Let A and B be two points of a rigid body (Fig. 55) linked by a rigid line AB, P and Q two parallel forces, AP and BQ lie in the same plane - the plane of the drawing. The state of motion of A and B remains the same even if you let the forces P' and Q' act at A and B, the direction of which is the rigid line AB and which have the same magnitude (P' = Q'), but opposite direction. In this way, P and Q are replaced by R and R'. You can displace R and R', since they are not parallel and lie in the same plane, along their lines of action until their points of attack coincide at C. CD and CE then represent the forces R and R' and each of them can be decomposed into the same components, from which they originated, that is, R into P' and P (= CG), R' into Q' and Q (= CF). The forces PO' and Q' balance each other, because they have the same magnitude and opposite direction. P and Q are in the same direction and form the sum P + Q (= CG + CF).
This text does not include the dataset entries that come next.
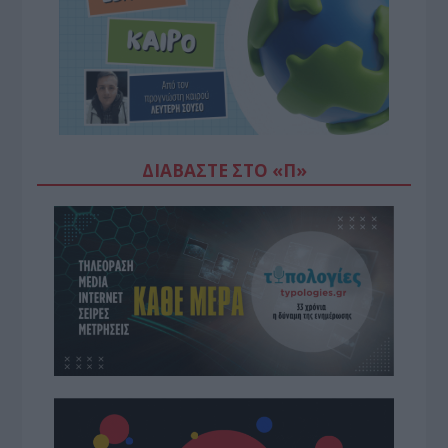
ΔΙΑΒΆΣΤΕ ΣΤΟ «Π»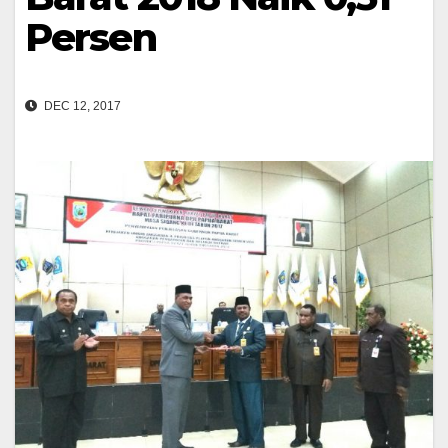
Persen
DEC 12, 2017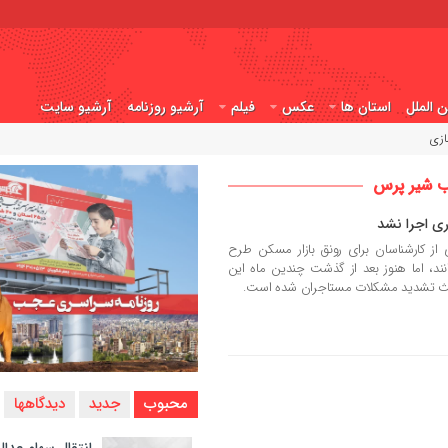
ن الملل
استان ها
عکس
فیلم
آرشیو روزنامه
آرشیو سایت
ازی
جب شیر پرس
ری اجرا نشد
ز کارشناسان برای رونق بازار مسکن طرح
ند، اما هنوز بعد از گذشت چندین ماه این
عث تشدید مشکلات مستاجران شده است.
محبوب
جدید
دیدگاهها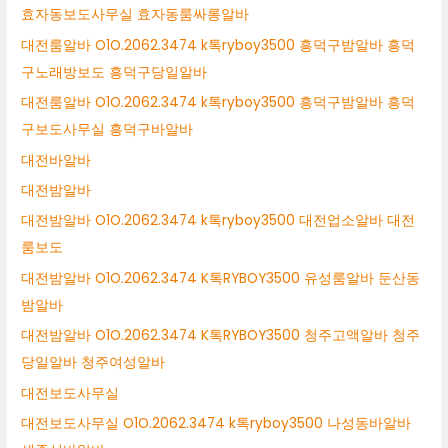
효자동보도사무실 효자동룸싸롱알바
대전룸알바 O1O.2062.3474 k톡ryboy3500 흥덕구밤알바 흥덕
구노래방보도 흥덕구당일알바
대전룸알바 O1O.2062.3474 k톡ryboy3500 흥덕구밤알바 흥덕
구보도사무실 흥덕구바알바
대전바알바
대전밤알바
대전밤알바 O1O.2062.3474 k톡ryboy3500 대전업소알바 대전
룸보도
대전밤알바 O1O.2062.3474 K톡RYBOY3500 유성룸알바 둔산동
밤알바
대전밤알바 O1O.2062.3474 K톡RYBOY3500 청주고액알바 청주
당일알바 청주여성알바
대전보도사무실
대전보도사무실 O1O.2062.3474 k톡ryboy3500 나성동바알바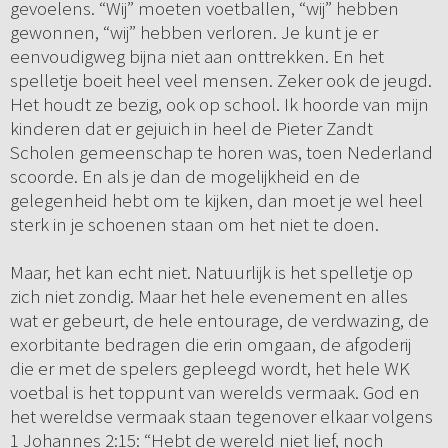
gevoelens. “Wij” moeten voetballen, “wij” hebben
gewonnen, “wij” hebben verloren. Je kunt je er
eenvoudigweg bijna niet aan onttrekken. En het
spelletje boeit heel veel mensen. Zeker ook de jeugd.
Het houdt ze bezig, ook op school. Ik hoorde van mijn
kinderen dat er gejuich in heel de Pieter Zandt
Scholen gemeenschap te horen was, toen Nederland
scoorde. En als je dan de mogelijkheid en de
gelegenheid hebt om te kijken, dan moet je wel heel
sterk in je schoenen staan om het niet te doen.
Maar, het kan echt niet. Natuurlijk is het spelletje op
zich niet zondig. Maar het hele evenement en alles
wat er gebeurt, de hele entourage, de verdwazing, de
exorbitante bedragen die erin omgaan, de afgoderij
die er met de spelers gepleegd wordt, het hele WK
voetbal is het toppunt van werelds vermaak. God en
het wereldse vermaak staan tegenover elkaar volgens
1 Johannes 2:15: “Hebt de wereld niet lief, noch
The forces R and R' are thus replaced by a single force of magnitude P + Q, and since R and R' have been replaced by P and Q, these two forces are replaced by P + Q. The design shows that CG is parallel to P and Q. Here too you can shift the resultant P + Q to H.
If this force, which acts parallel to P and Q and passes through H, is really the resultant of the two forces, then the action of P and Q must be balanced, if you let at at H act a force (P + Q), which is parallel to P and Q, but acts in the opposite direction (Fig. 56). Indeed this is so:
The actions of P and Q cause: 1. the rigid line AB to move in its plane of action as a whole. Clearly, this stops the force (P + Q), which has the same magnitude and opposite direction of the force tending to move the point H in the direction, in which act P and Q; hence the point H remains at rest and therefore the line cannot move as a whole.
The action of P and Q is 2. that the line tends to turn in the plane of the drawing about the point H, that is, it tends to turn the line AB in the plane, in which they act, about an axis, which is perpendicular to the plane at H. But H subdivides the line AB into sections p' and q', and Fig. 55 allows to prove (on the one hand, from the similarity of the triangles CFE and CHB, on the other hand, from the equality of P' and Q' and the equality of P' and Q') that p'/q' = Q/P. Furthermore, in the two right-angled triangles of Fig. 56: p'/q'=p/q, whence Q/P = p/q and therefore Qq = Pp.
The lengths p and q measure the vertical distances of the forces P and Q from the axis of rotation. hence the products Pp and Qq are the static moments of P and Q with respect to the axis of rotation, and, since they are equal and the forces P and Q turn in opposite directions, there occurs no rotation. The force (P + Q), acting at H in Fig. 56 balances the action of P at A and Q at B. The force P + Q, which acts at H and is parallel to P and Q in the same direction, is therefore really the resultant of P and Q. It is called the resultant of parallel forces and its point of attack is called the central point of the parallel forces.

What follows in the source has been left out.